I remember as a child I would feel confused by this major inconsistency. Our parents seemed to play different roles and I couldn’t make sense of it. My Dad picked me up from dance class in the crowd of everyone else’s Mom. My Mom was the one that worked late at night while my friends’ dads were always the ones away on business. Everything was flipped and for a while, I felt bitter about the dynamic. I thought there was something wrong with me, that maybe they made this pact because one of them liked me more than the other. After a while, I stopped analyzing and went along with it like it was some secret unspoken plan.

School went on and I got used to the routine. More days than not, my Dad would pick me up from school, cook dinner and we would collectively wait for my Mom to come home in the evening. My time with her was usually a few hours a night and the routine would repeat. Due to proximity, my Dad was the first person who I told about my period in eighth grade and the one who would wash the pesky blood stains out of my uniform. My friends would always be shocked by this fun fact, but to me it was normal. My Mom and I had a more career and religion-centered relationship. A lot of our talks centered around my future goals and the importance of prayer when I would cry over a B in high school.
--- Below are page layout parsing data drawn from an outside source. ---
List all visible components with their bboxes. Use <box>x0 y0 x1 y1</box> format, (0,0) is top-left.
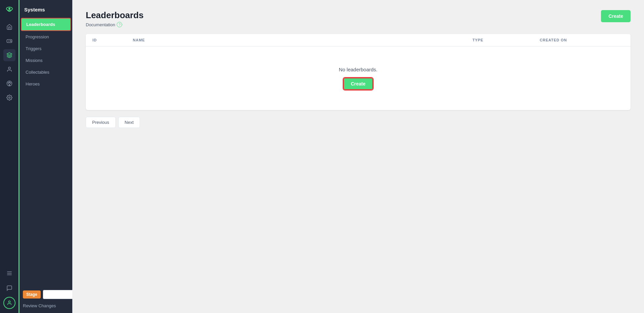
create-inline-button[interactable]: Create <box>343 78 373 90</box>
stage-row: Stage <box>23 290 69 299</box>
pagination: Previous Next <box>86 117 631 128</box>
col-id: ID <box>92 38 133 42</box>
settings-nav-icon[interactable] <box>3 92 15 104</box>
table-container: ID NAME TYPE CREATED ON No leaderboards.… <box>86 34 631 110</box>
create-top-button[interactable]: Create <box>601 10 631 22</box>
list-bottom-icon[interactable] <box>3 267 15 279</box>
table-body: No leaderboards. Create <box>86 46 631 110</box>
documentation-link[interactable]: Documentation ? <box>86 22 144 27</box>
home-nav-icon[interactable] <box>3 21 15 33</box>
palette-nav-icon[interactable] <box>3 77 15 90</box>
icon-sidebar <box>0 0 18 313</box>
stage-badge[interactable]: Stage <box>23 290 41 299</box>
table-header: ID NAME TYPE CREATED ON <box>86 34 631 46</box>
account-bottom-icon[interactable] <box>3 297 15 309</box>
col-name: NAME <box>133 38 472 42</box>
sidebar-item-missions[interactable]: Missions <box>21 55 71 66</box>
nav-sidebar-bottom: Stage Review Changes <box>20 286 72 313</box>
svg-point-14 <box>8 97 10 99</box>
sidebar-item-leaderboards[interactable]: Leaderboards <box>21 18 71 31</box>
next-button[interactable]: Next <box>118 117 140 128</box>
sidebar-item-heroes[interactable]: Heroes <box>21 78 71 90</box>
svg-point-2 <box>8 8 10 10</box>
app-logo[interactable] <box>3 3 15 15</box>
svg-point-13 <box>10 82 10 83</box>
svg-point-9 <box>8 67 10 69</box>
col-created-on: CREATED ON <box>540 38 624 42</box>
documentation-icon: ? <box>117 22 122 27</box>
page-header: Leaderboards Documentation ? Create <box>86 10 631 27</box>
page-title: Leaderboards <box>86 10 144 21</box>
empty-message: No leaderboards. <box>339 67 377 72</box>
sidebar-item-collectables[interactable]: Collectables <box>21 66 71 78</box>
svg-point-12 <box>9 82 9 82</box>
main-content: Leaderboards Documentation ? Create ID N… <box>72 0 644 313</box>
review-changes-button[interactable]: Review Changes <box>23 303 69 309</box>
page-header-left: Leaderboards Documentation ? <box>86 10 144 27</box>
col-type: TYPE <box>472 38 540 42</box>
previous-button[interactable]: Previous <box>86 117 116 128</box>
sidebar-item-triggers[interactable]: Triggers <box>21 43 71 55</box>
nav-sidebar: Systems Leaderboards Progression Trigger… <box>18 0 72 313</box>
gamepad-nav-icon[interactable] <box>3 35 15 47</box>
svg-point-11 <box>8 82 8 83</box>
sidebar-item-progression[interactable]: Progression <box>21 31 71 43</box>
documentation-label: Documentation <box>86 22 115 27</box>
icon-sidebar-bottom <box>3 267 15 313</box>
chat-bottom-icon[interactable] <box>3 282 15 294</box>
layers-nav-icon[interactable] <box>3 49 15 61</box>
users-nav-icon[interactable] <box>3 63 15 75</box>
svg-point-18 <box>8 301 10 303</box>
svg-marker-8 <box>7 53 12 56</box>
nav-sidebar-title: Systems <box>20 3 72 18</box>
svg-point-7 <box>10 41 11 42</box>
Over the past year I, like many others, have reentered the world of therapy and for many of us, the majority of the work is unlearning harmful messaging from our childhood. We often unearth suppressed trauma and grieve the experiences we didn’t have. Although that is certainly a part of my journey, I was able to uncover a few hidden gems from my childhood; one being my parents’ unknowingly gender-neutral household. I say “unknowingly” because the idea of gender neutrality is far out of my parents’ vocabulary and I doubt there was a joint decision to flip the gender roles before my brother and I were born. I’m grateful that I grew up with a father who felt secure enough to cry in front of me and who enjoyed cooking cuisines from all around the world. Alternatively, I had a mother who went back to school in her 40s and was our family’s breadwinner. It taught me at a young age that gender has nothing to do with our duties inside or outside the home. I knew my existence had larger bounds because it was a matter of what I enjoyed apart from what I was expected to enjoy.

My parents knew what they excelled at and confidently took on those roles without bothering with society’s pre-determined idea of a husband and wife.

As one of therapy’s more positive revelations, I’ve spent a lot of time thinking about how this could’ve impacted me. For one, I’ve seemed to have fallen into a number of male-dominated industries and hobbies, which until I was in a classroom never crossed my mind. In school, I’ve gravitated toward chemistry, computer science, and venture capital, and outside of school focused on photography and entrepreneurship. Jointly, my idea of womanhood has always been curated — I never felt that my inability to cook made me any less of a woman or my love for blazers and structured clothes was not girly enough: it just was because I liked it. My brother, whether he too uncovered this quality, seems to have also had gender-liberated decisions. For one, he confidently has never excelled or enjoyed sports of any kind and his athletic inability is a continuing joke within the family. However, he does have some linguistic superpowers that allowed him to self-teach Japanese and fly through hundreds of books from economics to literature. Our characters are largely our own, but the benefit is that we were never made to feel embarrassed, ashamed, or out of place when it comes to what we chose to invest our time in.

Speaking for myself, I am grateful that the idea of something being “for girls” or “for boys” rarely crosses my mind. In terms of buying clothes, exploring hobbies, or expressing my interests, they’ve all been chosen free from gender. Whether my parents’ gender-liberated home was curated or simply an accident, it serves as a constant reminder that life gets bigger when you’re less rigid, not more.